• Exercise instructions: In your copy of the data, include no pictures and alter nothing else.
++++++++++++++++++++
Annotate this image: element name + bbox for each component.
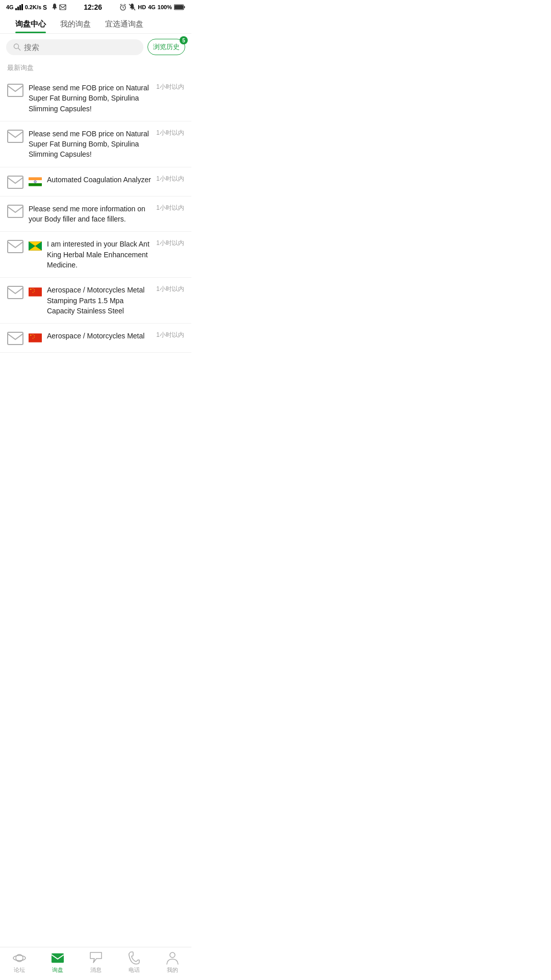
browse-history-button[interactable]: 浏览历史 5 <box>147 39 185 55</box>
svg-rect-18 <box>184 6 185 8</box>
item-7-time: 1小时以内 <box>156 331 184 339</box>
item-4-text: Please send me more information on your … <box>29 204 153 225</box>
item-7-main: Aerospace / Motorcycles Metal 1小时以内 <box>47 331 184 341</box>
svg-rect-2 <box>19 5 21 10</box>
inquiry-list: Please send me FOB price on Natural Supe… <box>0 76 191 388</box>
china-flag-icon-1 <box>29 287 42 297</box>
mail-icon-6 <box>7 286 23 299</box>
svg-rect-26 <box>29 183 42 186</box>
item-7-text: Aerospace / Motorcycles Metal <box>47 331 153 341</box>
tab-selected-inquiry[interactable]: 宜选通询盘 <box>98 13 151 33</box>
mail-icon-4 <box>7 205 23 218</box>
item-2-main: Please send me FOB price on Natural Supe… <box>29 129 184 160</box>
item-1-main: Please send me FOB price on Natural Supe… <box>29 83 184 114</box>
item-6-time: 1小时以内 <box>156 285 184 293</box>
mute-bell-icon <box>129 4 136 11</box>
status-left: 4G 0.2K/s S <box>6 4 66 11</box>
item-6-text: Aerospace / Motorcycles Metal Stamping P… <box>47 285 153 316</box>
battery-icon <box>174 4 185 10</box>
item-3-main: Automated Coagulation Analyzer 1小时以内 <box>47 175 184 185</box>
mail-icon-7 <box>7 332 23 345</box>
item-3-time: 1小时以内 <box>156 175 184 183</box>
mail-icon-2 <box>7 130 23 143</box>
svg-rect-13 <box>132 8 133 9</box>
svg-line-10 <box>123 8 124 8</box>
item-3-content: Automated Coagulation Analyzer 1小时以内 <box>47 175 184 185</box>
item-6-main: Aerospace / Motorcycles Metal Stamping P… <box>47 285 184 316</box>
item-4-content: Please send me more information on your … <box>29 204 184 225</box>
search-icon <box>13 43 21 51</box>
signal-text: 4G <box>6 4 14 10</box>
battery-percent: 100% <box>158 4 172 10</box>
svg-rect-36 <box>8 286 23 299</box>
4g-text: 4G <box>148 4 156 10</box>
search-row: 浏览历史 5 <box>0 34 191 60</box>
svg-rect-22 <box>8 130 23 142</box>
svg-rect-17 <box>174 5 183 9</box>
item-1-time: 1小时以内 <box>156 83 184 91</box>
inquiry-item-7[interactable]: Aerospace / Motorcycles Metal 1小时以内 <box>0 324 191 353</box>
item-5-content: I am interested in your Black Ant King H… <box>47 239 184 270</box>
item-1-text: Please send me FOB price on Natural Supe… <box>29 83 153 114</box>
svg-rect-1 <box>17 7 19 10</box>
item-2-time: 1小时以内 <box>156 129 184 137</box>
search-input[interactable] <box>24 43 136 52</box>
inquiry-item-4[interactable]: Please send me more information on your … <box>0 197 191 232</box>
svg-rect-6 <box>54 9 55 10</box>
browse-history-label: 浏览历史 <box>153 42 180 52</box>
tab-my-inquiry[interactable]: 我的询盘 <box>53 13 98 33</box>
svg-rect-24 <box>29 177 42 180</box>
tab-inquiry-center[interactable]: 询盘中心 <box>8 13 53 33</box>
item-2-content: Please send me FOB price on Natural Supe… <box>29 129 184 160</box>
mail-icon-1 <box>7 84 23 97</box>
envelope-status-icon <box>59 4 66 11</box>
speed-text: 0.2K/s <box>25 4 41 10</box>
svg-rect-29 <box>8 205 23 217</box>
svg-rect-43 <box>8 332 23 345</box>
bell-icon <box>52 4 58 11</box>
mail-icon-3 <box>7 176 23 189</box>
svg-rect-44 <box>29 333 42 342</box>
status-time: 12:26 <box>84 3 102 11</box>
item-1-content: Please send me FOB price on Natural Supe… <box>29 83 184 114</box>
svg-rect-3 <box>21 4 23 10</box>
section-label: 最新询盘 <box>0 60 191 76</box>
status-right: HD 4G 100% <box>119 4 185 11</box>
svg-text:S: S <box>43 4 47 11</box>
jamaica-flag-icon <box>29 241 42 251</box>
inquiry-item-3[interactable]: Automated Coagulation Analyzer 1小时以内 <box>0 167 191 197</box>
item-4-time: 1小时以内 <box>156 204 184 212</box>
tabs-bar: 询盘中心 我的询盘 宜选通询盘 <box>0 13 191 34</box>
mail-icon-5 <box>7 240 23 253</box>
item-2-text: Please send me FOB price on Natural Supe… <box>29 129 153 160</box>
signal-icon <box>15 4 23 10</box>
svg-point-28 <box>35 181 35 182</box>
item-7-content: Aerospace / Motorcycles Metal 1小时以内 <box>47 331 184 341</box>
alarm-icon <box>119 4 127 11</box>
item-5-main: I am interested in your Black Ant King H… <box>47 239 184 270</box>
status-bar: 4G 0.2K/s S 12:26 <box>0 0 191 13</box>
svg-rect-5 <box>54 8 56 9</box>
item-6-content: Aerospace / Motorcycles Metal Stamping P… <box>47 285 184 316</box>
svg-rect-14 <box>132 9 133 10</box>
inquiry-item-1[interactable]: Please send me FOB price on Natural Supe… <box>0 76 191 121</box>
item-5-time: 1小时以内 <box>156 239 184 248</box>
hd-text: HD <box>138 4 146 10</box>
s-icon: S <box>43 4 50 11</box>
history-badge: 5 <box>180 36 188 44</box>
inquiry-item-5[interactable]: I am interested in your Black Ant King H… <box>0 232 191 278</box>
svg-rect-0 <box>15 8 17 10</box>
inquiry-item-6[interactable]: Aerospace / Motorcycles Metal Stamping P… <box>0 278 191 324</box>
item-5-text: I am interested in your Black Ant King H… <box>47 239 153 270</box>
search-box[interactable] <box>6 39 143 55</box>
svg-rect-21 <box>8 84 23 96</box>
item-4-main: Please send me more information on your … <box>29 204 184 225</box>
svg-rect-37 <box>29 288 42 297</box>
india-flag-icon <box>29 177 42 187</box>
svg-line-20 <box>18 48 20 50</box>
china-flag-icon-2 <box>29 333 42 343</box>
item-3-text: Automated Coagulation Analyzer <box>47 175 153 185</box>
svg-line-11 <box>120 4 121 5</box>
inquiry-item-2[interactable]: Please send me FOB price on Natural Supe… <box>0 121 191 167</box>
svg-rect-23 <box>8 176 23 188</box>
++++++++++++++++++++
• Output:
Annotate this image: element name + bbox for each component.
browse-history-button[interactable]: 浏览历史 5 <box>147 39 185 55</box>
svg-rect-18 <box>184 6 185 8</box>
item-7-time: 1小时以内 <box>156 331 184 339</box>
item-4-text: Please send me more information on your … <box>29 204 153 225</box>
item-7-main: Aerospace / Motorcycles Metal 1小时以内 <box>47 331 184 341</box>
svg-rect-2 <box>19 5 21 10</box>
inquiry-list: Please send me FOB price on Natural Supe… <box>0 76 191 388</box>
china-flag-icon-1 <box>29 287 42 297</box>
mail-icon-6 <box>7 286 23 299</box>
svg-rect-26 <box>29 183 42 186</box>
item-7-text: Aerospace / Motorcycles Metal <box>47 331 153 341</box>
tab-selected-inquiry[interactable]: 宜选通询盘 <box>98 13 151 33</box>
mail-icon-4 <box>7 205 23 218</box>
item-2-main: Please send me FOB price on Natural Supe… <box>29 129 184 160</box>
item-1-main: Please send me FOB price on Natural Supe… <box>29 83 184 114</box>
item-6-time: 1小时以内 <box>156 285 184 293</box>
mute-bell-icon <box>129 4 136 11</box>
status-left: 4G 0.2K/s S <box>6 4 66 11</box>
item-6-text: Aerospace / Motorcycles Metal Stamping P… <box>47 285 153 316</box>
battery-icon <box>174 4 185 10</box>
item-3-main: Automated Coagulation Analyzer 1小时以内 <box>47 175 184 185</box>
mail-icon-7 <box>7 332 23 345</box>
item-3-time: 1小时以内 <box>156 175 184 183</box>
mail-icon-2 <box>7 130 23 143</box>
svg-rect-13 <box>132 8 133 9</box>
svg-line-10 <box>123 8 124 8</box>
item-3-content: Automated Coagulation Analyzer 1小时以内 <box>47 175 184 185</box>
item-6-main: Aerospace / Motorcycles Metal Stamping P… <box>47 285 184 316</box>
item-4-content: Please send me more information on your … <box>29 204 184 225</box>
search-icon <box>13 43 21 51</box>
signal-text: 4G <box>6 4 14 10</box>
battery-percent: 100% <box>158 4 172 10</box>
svg-rect-36 <box>8 286 23 299</box>
4g-text: 4G <box>148 4 156 10</box>
search-row: 浏览历史 5 <box>0 34 191 60</box>
svg-rect-22 <box>8 130 23 142</box>
svg-rect-17 <box>174 5 183 9</box>
item-1-time: 1小时以内 <box>156 83 184 91</box>
inquiry-item-7[interactable]: Aerospace / Motorcycles Metal 1小时以内 <box>0 324 191 353</box>
item-5-content: I am interested in your Black Ant King H… <box>47 239 184 270</box>
item-1-text: Please send me FOB price on Natural Supe… <box>29 83 153 114</box>
svg-rect-1 <box>17 7 19 10</box>
item-2-time: 1小时以内 <box>156 129 184 137</box>
search-input[interactable] <box>24 43 136 52</box>
inquiry-item-4[interactable]: Please send me more information on your … <box>0 197 191 232</box>
svg-rect-6 <box>54 9 55 10</box>
browse-history-label: 浏览历史 <box>153 42 180 52</box>
tab-my-inquiry[interactable]: 我的询盘 <box>53 13 98 33</box>
svg-rect-24 <box>29 177 42 180</box>
tab-inquiry-center[interactable]: 询盘中心 <box>8 13 53 33</box>
item-2-content: Please send me FOB price on Natural Supe… <box>29 129 184 160</box>
mail-icon-1 <box>7 84 23 97</box>
envelope-status-icon <box>59 4 66 11</box>
speed-text: 0.2K/s <box>25 4 41 10</box>
svg-rect-29 <box>8 205 23 217</box>
svg-rect-43 <box>8 332 23 345</box>
bell-icon <box>52 4 58 11</box>
mail-icon-3 <box>7 176 23 189</box>
svg-rect-44 <box>29 333 42 342</box>
status-time: 12:26 <box>84 3 102 11</box>
item-1-content: Please send me FOB price on Natural Supe… <box>29 83 184 114</box>
svg-rect-3 <box>21 4 23 10</box>
section-label: 最新询盘 <box>0 60 191 76</box>
status-right: HD 4G 100% <box>119 4 185 11</box>
svg-text:S: S <box>43 4 47 11</box>
jamaica-flag-icon <box>29 241 42 251</box>
inquiry-item-3[interactable]: Automated Coagulation Analyzer 1小时以内 <box>0 167 191 197</box>
item-4-time: 1小时以内 <box>156 204 184 212</box>
tabs-bar: 询盘中心 我的询盘 宜选通询盘 <box>0 13 191 34</box>
mail-icon-5 <box>7 240 23 253</box>
item-2-text: Please send me FOB price on Natural Supe… <box>29 129 153 160</box>
signal-icon <box>15 4 23 10</box>
svg-point-28 <box>35 181 35 182</box>
item-7-content: Aerospace / Motorcycles Metal 1小时以内 <box>47 331 184 341</box>
alarm-icon <box>119 4 127 11</box>
item-5-main: I am interested in your Black Ant King H… <box>47 239 184 270</box>
status-bar: 4G 0.2K/s S 12:26 <box>0 0 191 13</box>
svg-rect-5 <box>54 8 56 9</box>
item-6-content: Aerospace / Motorcycles Metal Stamping P… <box>47 285 184 316</box>
svg-rect-14 <box>132 9 133 10</box>
inquiry-item-1[interactable]: Please send me FOB price on Natural Supe… <box>0 76 191 121</box>
item-5-time: 1小时以内 <box>156 239 184 248</box>
hd-text: HD <box>138 4 146 10</box>
s-icon: S <box>43 4 50 11</box>
history-badge: 5 <box>180 36 188 44</box>
inquiry-item-5[interactable]: I am interested in your Black Ant King H… <box>0 232 191 278</box>
svg-rect-0 <box>15 8 17 10</box>
inquiry-item-6[interactable]: Aerospace / Motorcycles Metal Stamping P… <box>0 278 191 324</box>
item-5-text: I am interested in your Black Ant King H… <box>47 239 153 270</box>
search-box[interactable] <box>6 39 143 55</box>
svg-rect-21 <box>8 84 23 96</box>
item-4-main: Please send me more information on your … <box>29 204 184 225</box>
svg-rect-37 <box>29 288 42 297</box>
india-flag-icon <box>29 177 42 187</box>
svg-line-20 <box>18 48 20 50</box>
china-flag-icon-2 <box>29 333 42 343</box>
item-3-text: Automated Coagulation Analyzer <box>47 175 153 185</box>
svg-line-11 <box>120 4 121 5</box>
inquiry-item-2[interactable]: Please send me FOB price on Natural Supe… <box>0 121 191 167</box>
svg-rect-23 <box>8 176 23 188</box>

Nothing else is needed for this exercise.